Springtime flowers at Wednesday Gardening Group April 15 2015
Back to Wednesday Gardening Group this week after an Easter break and the garden looks absolutely stunning. Daffodils, hellebores and most stunningly tulips, are filling the garden with colour. We planted the tulips months ago and they have made an early appearance, slightly in advance of the National Garden Scheme Open Day taking place next Sunday. I’ll share some pictures with you over the next few days.
Today’s jobs were to plant out the sweet peas, add some new things to the tulip and wallflower bed and pricking out some seedlings.
Bridge started off by talking to us a bit about corms. She showed us some beautiful gladioli corms of Gladiolus primulinus Comet (which I forgot to take a photo of) and then some larger ones (Plum Tart) with tiny cormlets growing on them. Too cute. These Plum Tart are from last year and the tiny cormlets can be taken off and planted separately, though they will take a few years to develop enough to come up.
These gladioli corms were planted into the tulip and wallflower bed to maintain some colour later in the year, and we also planted some giant red mustard, whose dark purple leaves will make a stunning impact again the orange and plum.
There were some Chrysanthemum rainbow mix, calendula and Agrostemma githago (White Corncockle) to prick out and we were careful to pay attention to the three golden rules of pricking out:
- Always transplant the seedlings by the leaves
- Always put them into the soil right up to the bottom leaves
- Always write labels for them
A few weeks ago, the gardening group dug trenches for the sweet peas and filled them with newspaper and compost to provide good drainage and nutrition, and this week it was time for the plants to go in.
These are the sweet pea Henry Eckford that we sowed a long time ago and they have been steadily growing in the greenhouse, and outdoors since it’s been warmer. Sweet peas are hardy which means that you can sow them in autumn ready for the following year and they won’t be wiped out by a frost.
We dug holes, filled them with water (this helps the plants develop deeper roots as they seek the moisture deep in the ground), popped the plants in and attached them with pea rings to their supports, then covered them with grit. The purpose of the grit is threefold: it keeps weeds and slugs off and keeps moisture in.

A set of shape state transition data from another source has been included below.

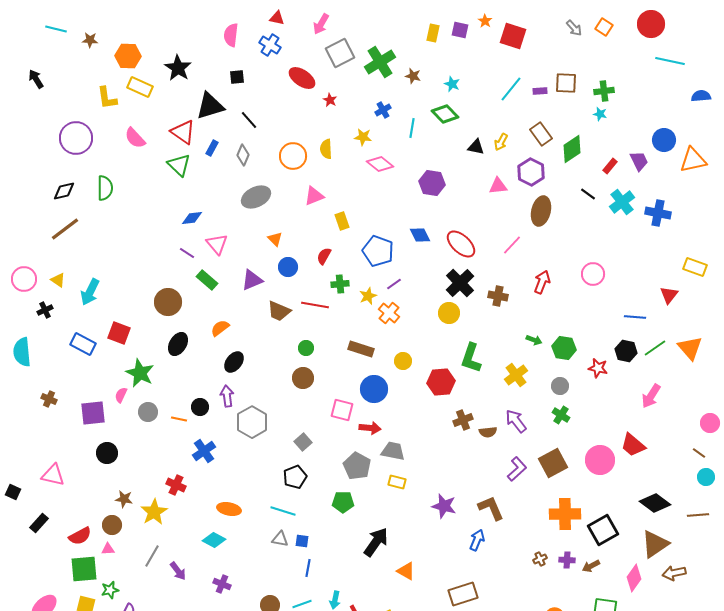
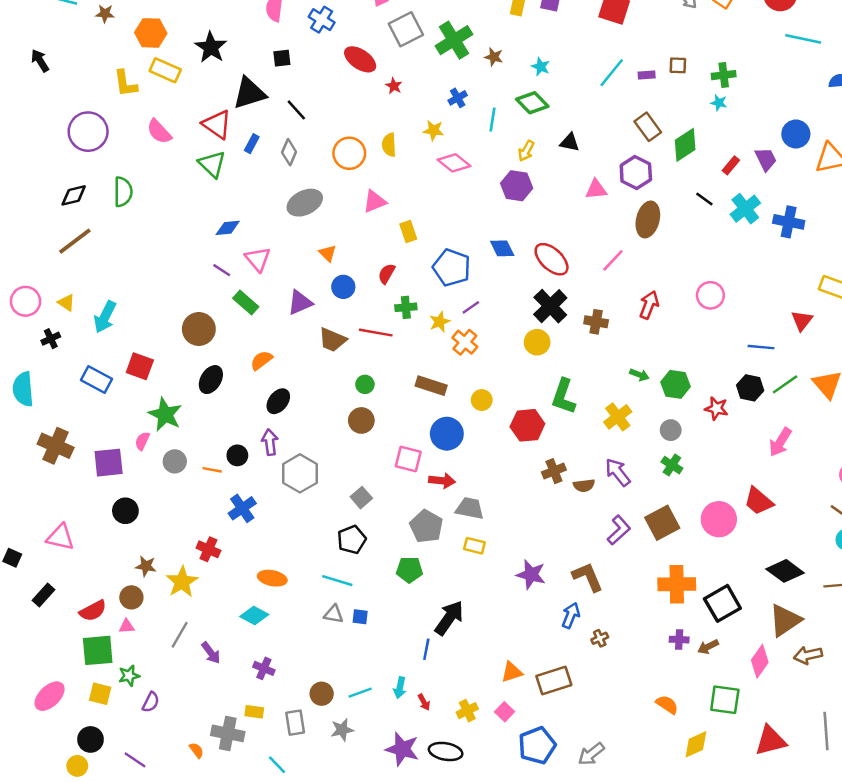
brown square: (566, 83) -> (678, 65), size x0.7
yellow arrow: (501, 142) -> (526, 151), moved
brown cross: (49, 399) -> (56, 446), size x1.8
brown cross: (540, 559) -> (600, 638), moved
blue line: (308, 568) -> (426, 649), moved
orange triangle: (406, 571) -> (512, 672), moved, turned -48

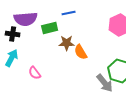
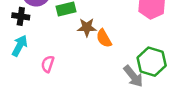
pink semicircle: (35, 73) -> (48, 64), turned 56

Sweet peas are my absolute favourite, though we realised this week that if you tot up the man/woman hours involved in having them in your garden, they’re a pretty demanding things to grow; sowing, potting on, pricking out, creating a structure for them to grow up, filling a trench with newspaper and compost for them to be planted in, actually planting them, then tying them to the structure with pea rings. Not to mention all the watering, picking and seed saving that will come later in the year. That’s a lot of work. But they’re totally worth it. They’re so sweet and unassuming though, it’s impossible to see them as divas.